Dataset entries:
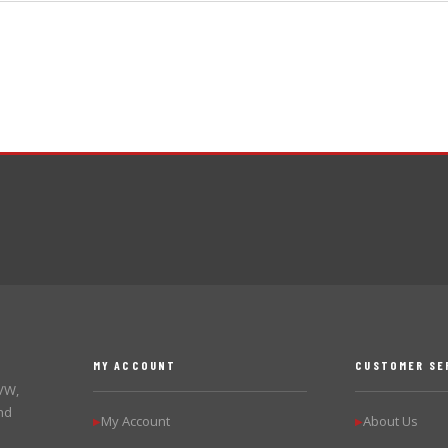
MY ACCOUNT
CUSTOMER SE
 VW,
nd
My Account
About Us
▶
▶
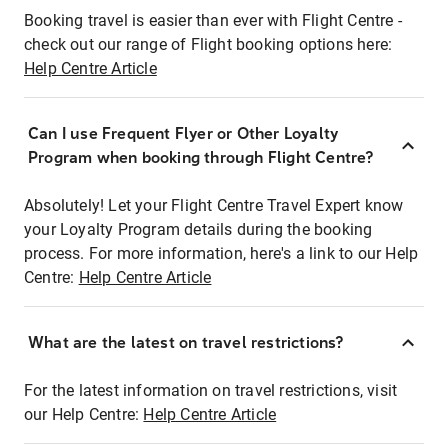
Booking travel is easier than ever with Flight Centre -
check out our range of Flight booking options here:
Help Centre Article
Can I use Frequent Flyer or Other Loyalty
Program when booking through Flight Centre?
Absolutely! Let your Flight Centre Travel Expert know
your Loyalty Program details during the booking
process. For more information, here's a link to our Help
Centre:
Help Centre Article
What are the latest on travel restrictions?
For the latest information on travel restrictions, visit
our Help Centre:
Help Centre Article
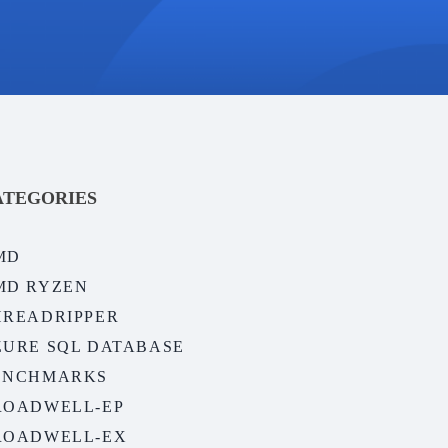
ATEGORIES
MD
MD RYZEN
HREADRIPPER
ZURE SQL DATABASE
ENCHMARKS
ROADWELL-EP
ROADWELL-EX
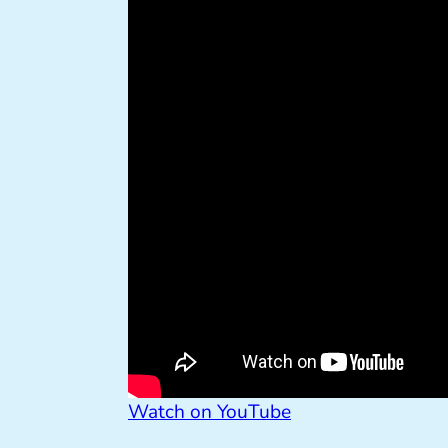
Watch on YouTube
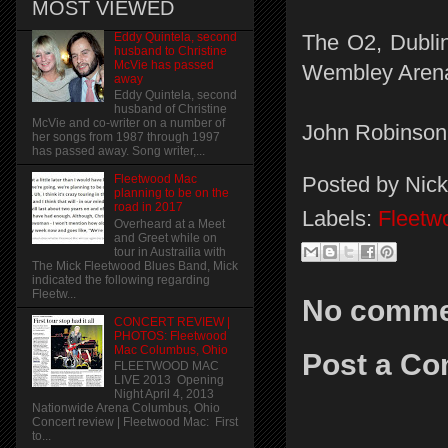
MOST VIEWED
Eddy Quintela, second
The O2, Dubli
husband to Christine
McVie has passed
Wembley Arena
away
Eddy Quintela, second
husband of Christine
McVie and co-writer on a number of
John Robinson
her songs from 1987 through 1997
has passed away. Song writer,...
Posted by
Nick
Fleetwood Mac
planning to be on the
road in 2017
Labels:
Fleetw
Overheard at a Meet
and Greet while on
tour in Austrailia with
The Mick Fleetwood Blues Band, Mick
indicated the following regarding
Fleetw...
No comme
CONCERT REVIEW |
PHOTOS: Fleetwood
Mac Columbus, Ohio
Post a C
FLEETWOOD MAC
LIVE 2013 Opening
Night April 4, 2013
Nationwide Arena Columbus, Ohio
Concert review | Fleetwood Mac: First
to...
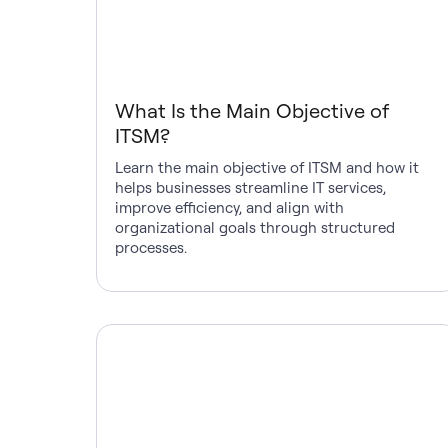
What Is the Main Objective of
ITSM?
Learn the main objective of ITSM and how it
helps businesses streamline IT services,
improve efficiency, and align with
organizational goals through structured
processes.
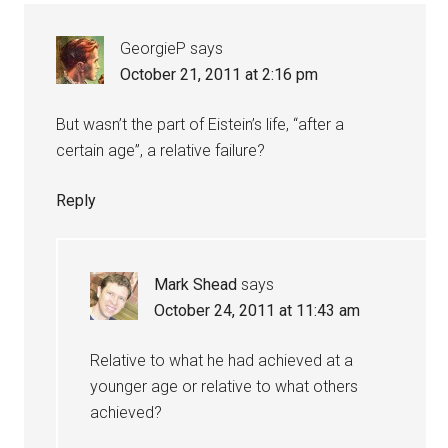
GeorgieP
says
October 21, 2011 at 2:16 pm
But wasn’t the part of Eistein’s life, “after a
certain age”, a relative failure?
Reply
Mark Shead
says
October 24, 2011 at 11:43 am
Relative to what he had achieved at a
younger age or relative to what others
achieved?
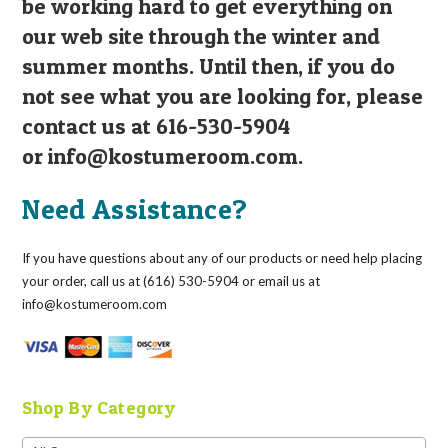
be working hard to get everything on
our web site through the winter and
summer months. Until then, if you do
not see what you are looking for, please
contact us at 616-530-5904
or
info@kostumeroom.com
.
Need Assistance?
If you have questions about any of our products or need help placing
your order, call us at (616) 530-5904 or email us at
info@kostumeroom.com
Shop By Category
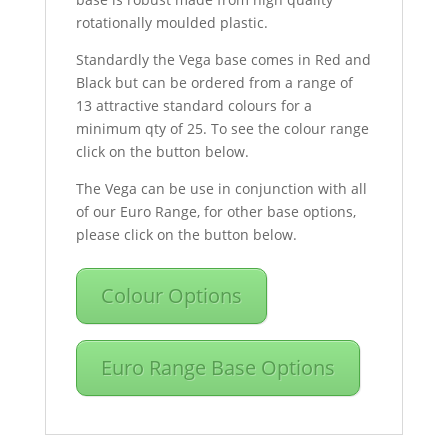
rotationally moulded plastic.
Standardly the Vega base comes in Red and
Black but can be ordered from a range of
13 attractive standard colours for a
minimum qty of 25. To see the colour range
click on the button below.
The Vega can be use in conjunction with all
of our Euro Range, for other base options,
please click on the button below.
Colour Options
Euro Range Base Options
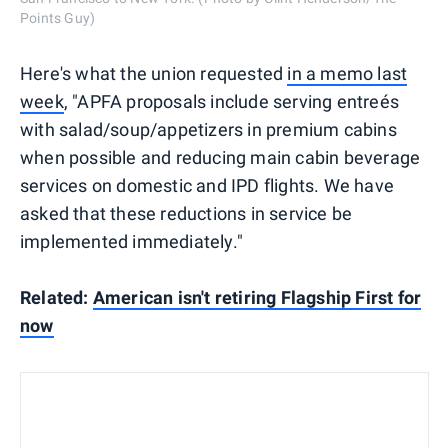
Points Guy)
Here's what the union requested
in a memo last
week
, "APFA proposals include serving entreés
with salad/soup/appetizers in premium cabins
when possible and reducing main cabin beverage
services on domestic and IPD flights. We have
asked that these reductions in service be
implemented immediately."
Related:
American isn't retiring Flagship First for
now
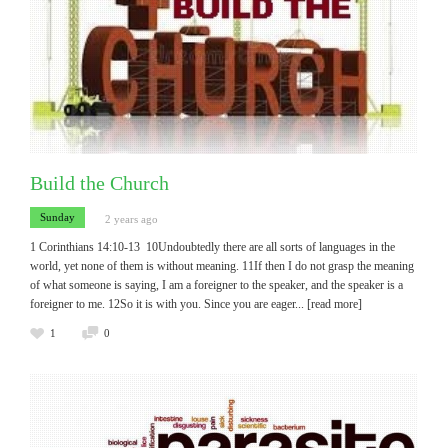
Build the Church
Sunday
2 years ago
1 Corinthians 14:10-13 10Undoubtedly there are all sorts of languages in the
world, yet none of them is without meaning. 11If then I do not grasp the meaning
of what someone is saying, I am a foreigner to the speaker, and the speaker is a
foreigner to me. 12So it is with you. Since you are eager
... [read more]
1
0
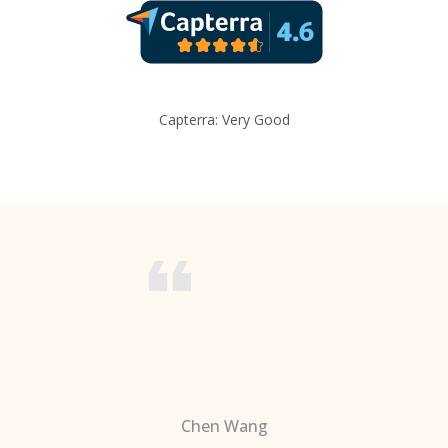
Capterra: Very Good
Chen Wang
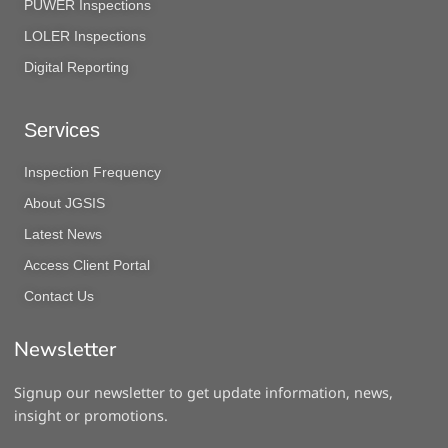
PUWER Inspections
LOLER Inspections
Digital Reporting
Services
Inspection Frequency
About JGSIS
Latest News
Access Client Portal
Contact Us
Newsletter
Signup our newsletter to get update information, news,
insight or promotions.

▸ **Task prompt**
Pictures must be left out. Repeat exactly the lines from the one containing "1 Corinthians 14:10-13" through the final line of the data.

▸ **Output for this task**
1 Corinthians 14:10-13 10Undoubtedly there are all sorts of languages in the
world, yet none of them is without meaning. 11If then I do not grasp the meaning
of what someone is saying, I am a foreigner to the speaker, and the speaker is a
foreigner to me. 12So it is with you. Since you are eager
... [read more]
1
0
Capterra: Very Good
Chen Wang
PUWER Inspections
LOLER Inspections
Digital Reporting
Services
Inspection Frequency
About JGSIS
Latest News
Access Client Portal
Contact Us
Newsletter
Signup our newsletter to get update information, news,
insight or promotions.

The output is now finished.